Come due giovani spensierati, d'altra parte eravamo giovani, io 19 anni e lui 24, ci chiudevamo in casa col frigo stracolmo, gironzolavamo a vuoto per la città oppure restavamo su una panchina del parco solo per osservare il movimento del sole durante il giorno da quel punto esatto della Terra, spesso studiavamo assieme, io i miei tomi di filosofia, lui articoli giornalistici. In ogni caso ci lasciavamo accresciuti nei pensieri, nelle capacità e nella nostra relazione, che pareva inscindibile. Un anno passò senza ombre né dubbi, senza lasciare presagire quello che sarebbe successo.

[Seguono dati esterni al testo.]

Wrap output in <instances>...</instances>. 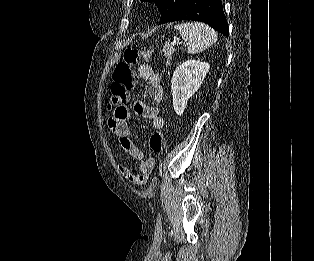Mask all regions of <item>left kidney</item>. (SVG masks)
Wrapping results in <instances>:
<instances>
[{
	"mask_svg": "<svg viewBox=\"0 0 314 261\" xmlns=\"http://www.w3.org/2000/svg\"><path fill=\"white\" fill-rule=\"evenodd\" d=\"M209 67L207 62L187 60L175 69L171 82V93L177 115L181 116L184 113L189 98L201 86Z\"/></svg>",
	"mask_w": 314,
	"mask_h": 261,
	"instance_id": "1",
	"label": "left kidney"
}]
</instances>
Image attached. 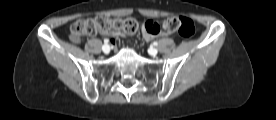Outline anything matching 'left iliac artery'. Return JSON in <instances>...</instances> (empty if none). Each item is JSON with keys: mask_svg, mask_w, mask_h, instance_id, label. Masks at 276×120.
I'll use <instances>...</instances> for the list:
<instances>
[{"mask_svg": "<svg viewBox=\"0 0 276 120\" xmlns=\"http://www.w3.org/2000/svg\"><path fill=\"white\" fill-rule=\"evenodd\" d=\"M153 45H154V46H157V45H158V43L155 41V42H153Z\"/></svg>", "mask_w": 276, "mask_h": 120, "instance_id": "obj_1", "label": "left iliac artery"}]
</instances>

Ormai la mia tazza di tè è vuota e i brividi di freddo mi chiedono di andare a cercarmi qualcosa di più pesante da indossare. Le prime stelle sbucano dal buio del cielo e la notte placida dovrebbe mettermi tranquillità e pace. Sopporto la temperatura, ostinata, e rimango sulla sdraio. Non ho la forza di spostarmi da dove sono, ondate di emozioni mi invadono, fluttuando senza tregua. La mia vita non è stata facile ma sono arrivata fino a qua da sola, mi ripeto. Ed ora ho un attività che mi regala soddisfazioni e mi lascia tempo libero per me stessa, ho un figlio meraviglioso che sta cercando la sua strada, forse sono riuscita a fare un buon lavoro come madre.

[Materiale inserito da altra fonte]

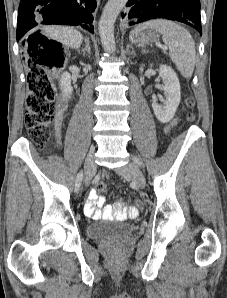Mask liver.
<instances>
[{
    "mask_svg": "<svg viewBox=\"0 0 227 298\" xmlns=\"http://www.w3.org/2000/svg\"><path fill=\"white\" fill-rule=\"evenodd\" d=\"M44 31L51 39L57 40L67 47L78 49L82 44L83 36L74 28L47 26Z\"/></svg>",
    "mask_w": 227,
    "mask_h": 298,
    "instance_id": "1",
    "label": "liver"
}]
</instances>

Tento, invano, di riportare la calma nella mia mente, purtroppo non si placa il tormento, che finisce per esaurire le mie energie. Non mi perdo nei ricordi molto spesso, anzi quasi mai, perché so quello che mi succede dopo: riaprire le vecchie ferite mi fa sanguinare ancora, mi sconvolge la tranquillità delle giornate e mi mette di umore fastidioso e irritabile. Solamente quando riporto tutto in uno spazio profondo e irraggiungibile, ben lontano dai miei pensieri e dalle mie emozioni, torna la pace. Il vero balsamo è il tempo, lentamente sparisce tutto, come avvolto dalla nebbia e nascosto pure a me stessa. Gradualmente rientro nella mia quotidianità, mi concentro sul presente e il passato torna in secondo piano, lo porto così lontano da me da sembrare il passato di qualcun altro.

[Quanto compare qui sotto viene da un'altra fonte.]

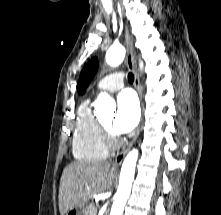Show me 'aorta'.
<instances>
[{
	"instance_id": "aorta-1",
	"label": "aorta",
	"mask_w": 221,
	"mask_h": 215,
	"mask_svg": "<svg viewBox=\"0 0 221 215\" xmlns=\"http://www.w3.org/2000/svg\"><path fill=\"white\" fill-rule=\"evenodd\" d=\"M125 58V48L122 45H112L106 52V63L111 67L120 65ZM140 68L142 69L143 63L140 62ZM96 112L105 110L108 107L114 109L115 102L107 94L101 93L97 97L94 103ZM138 159V150H131L125 157L119 179V188L114 196V202L110 211V215H122L124 206L129 198L131 192L132 182L134 180L136 162Z\"/></svg>"
}]
</instances>
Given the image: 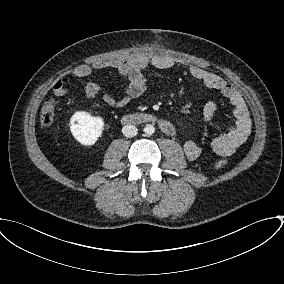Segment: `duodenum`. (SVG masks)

Stasera sono ancora in mezzo a una burrasca emotiva, trascinata di qua e di là contro la mia volontà. Mi alzo dalla sdraio, la luna ancora non si è fatta vedere. Entro in cucina e chiudo bene la porta a vetri, obbligo il freddo a rimanere di fuori. Sento un estremo bisogno di riscaldarmi. Lascio spente le luci di casa e me ne vado direttamente a letto sotto il piumone. Chissà se riuscirò a dormire.